In Situ Electrochemical Restructuring B‐Doped Metal–Organic Frameworks as Efficient OER Electrocatalysts for Stable Anion Exchange Membrane Water Electrolysis

Abstract Metal organic frameworks (MOFs) are promising as effective electrocatalysts toward oxygen evolution reaction (OER). However, the origin of OER activity for MOF‐based electrocatalysts is still unclear because of their structure reconstruction during electrocatalysis process. Here, a novel MOF (B‐MOF‐Zn‐Co) with spherical superstructure is developed by hydrothermal treatment of zeolitic imidazolate framework‐Zn, Co (ZIF‐Zn‐Co) using boric acid.
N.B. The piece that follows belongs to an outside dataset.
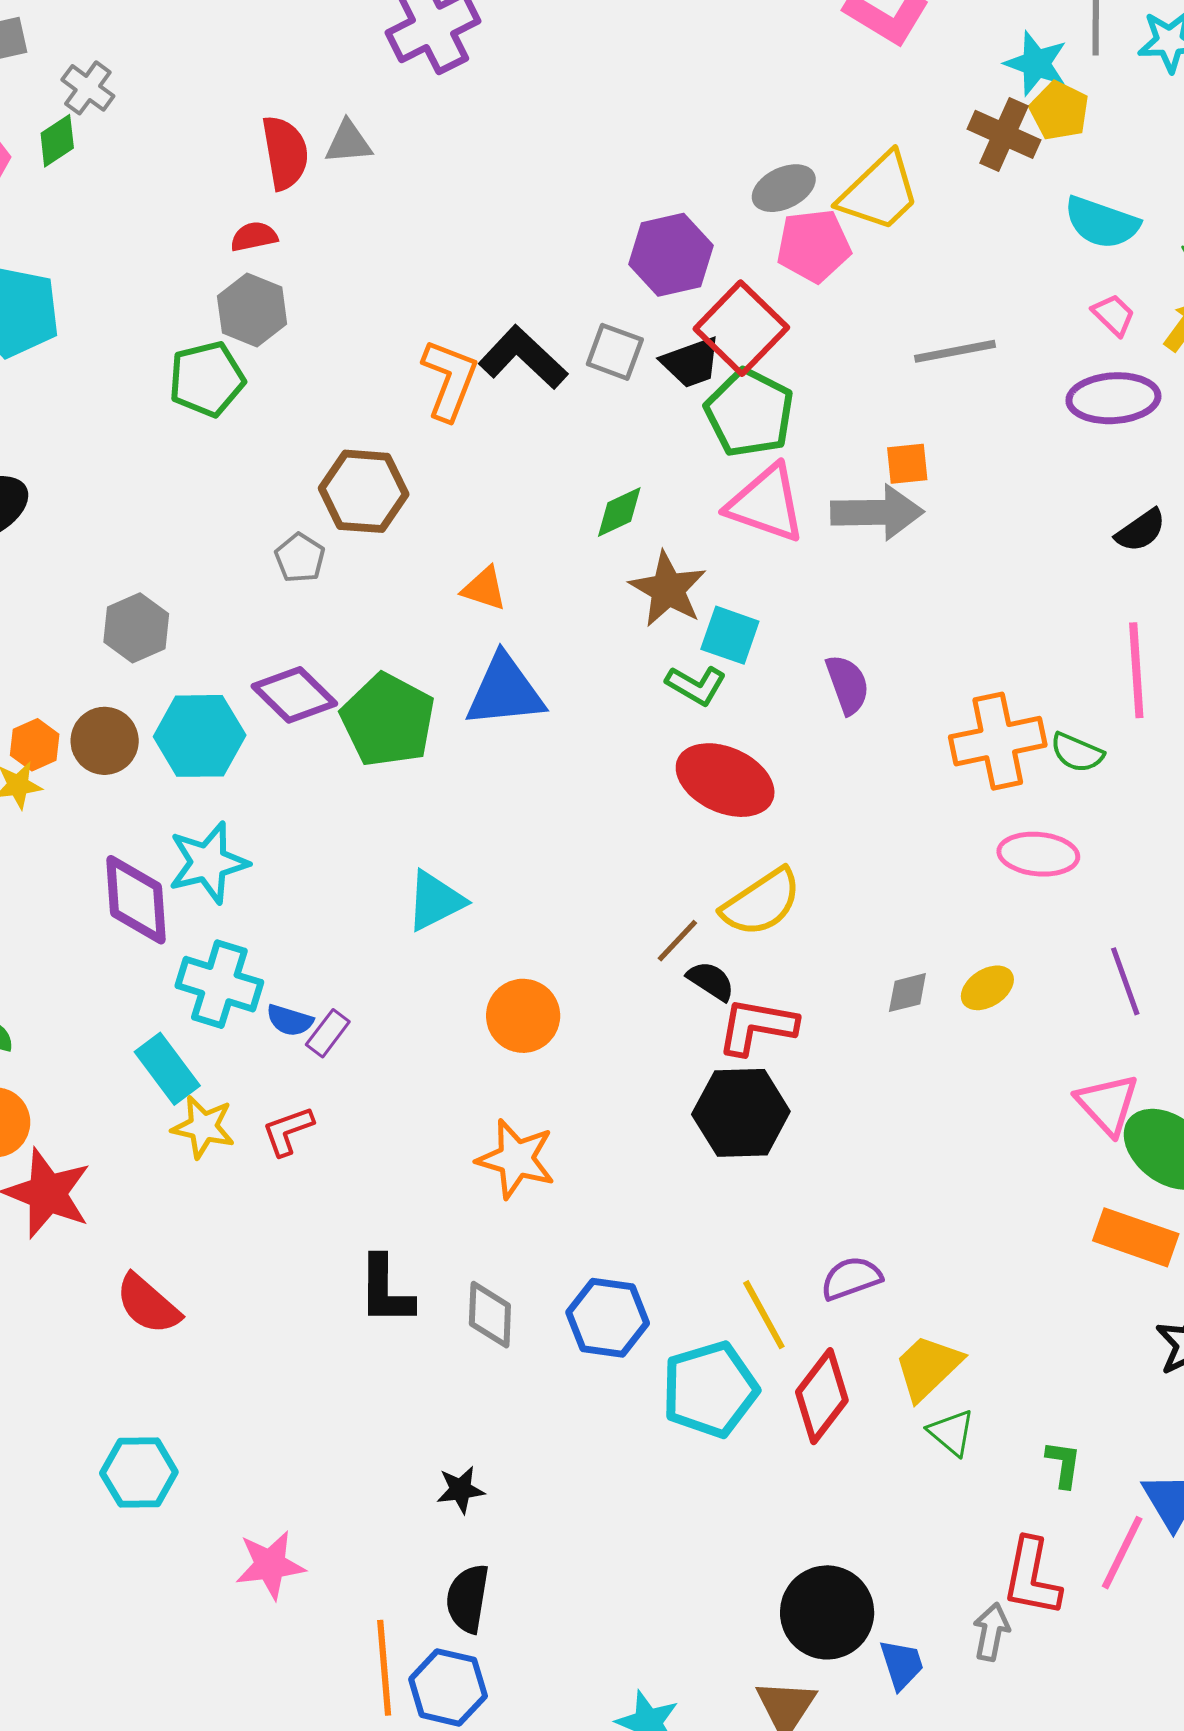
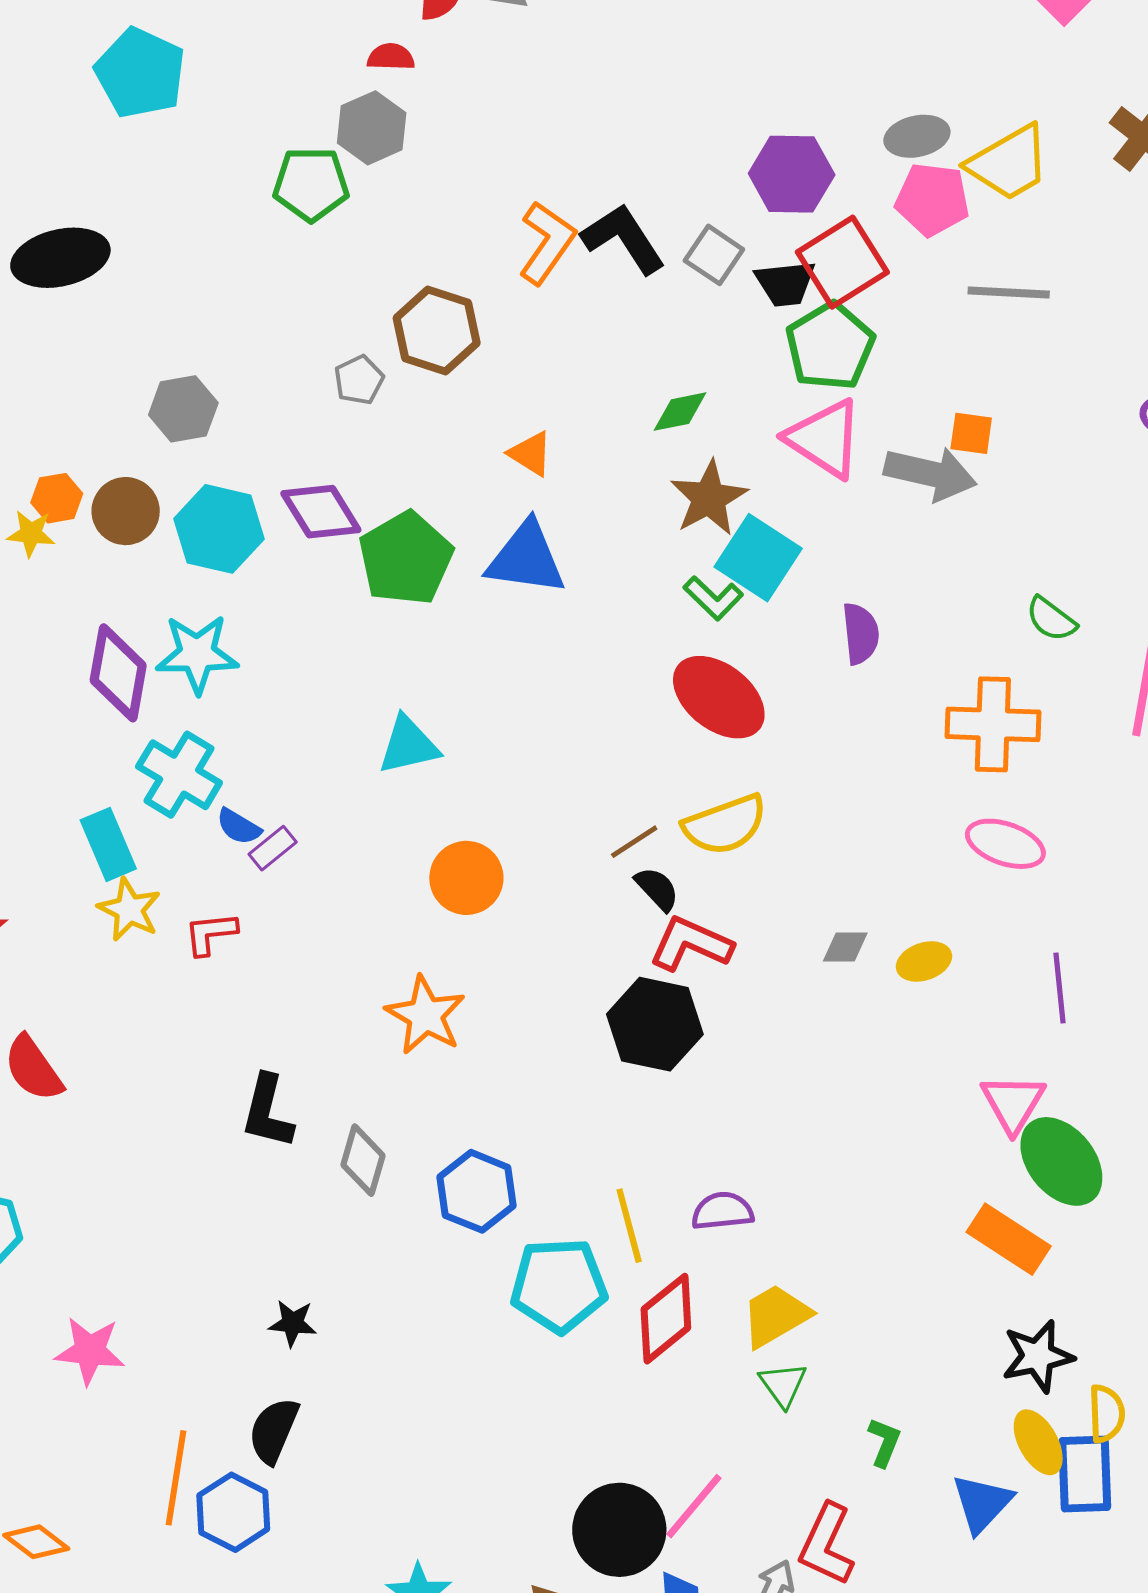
gray line: (955, 351) -> (1009, 293), moved
cyan square: (730, 635) -> (758, 558), size x1.4
green semicircle: (1077, 753) -> (1051, 619), moved
pink line: (1122, 1553) -> (694, 1506), moved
The resultant B‐MOF‐Zn‐Co shows high OER activity with a low overpotential of 362 mV at 100 mA cm −2 . Remarkably, B‐MOF‐Zn‐Co displays excellent stability with only 3.6% voltage delay over 300 h at 100 mA cm −2 in alkaline electrolyte. Surprisingly, B‐MOF‐Zn‐Co thoroughly transforms into B‐doped CoOOH (B‐CoOOH) during electrolysis process, which is served as actual active material for high OER electrocatalytic performance. The newly‐formed B‐CoOOH possesses lower energy barrier of potential‐determining step (PDS) for OOH * formation compared with CoOOH, benefiting for high OER activity. More importantly, B‐MOF‐Zn‐Co based anion exchange membrane water electrolytic cell (AEMWE) demonstrates continuously durable operation with stable current density of 200 mA cm −2 over 300 h, illustrating its potential application in practice water electrolysis. This work offers an in situ electrochemical reconstruction strategy for the development of stable and effective OER electrocatalysts toward practice AEMWE.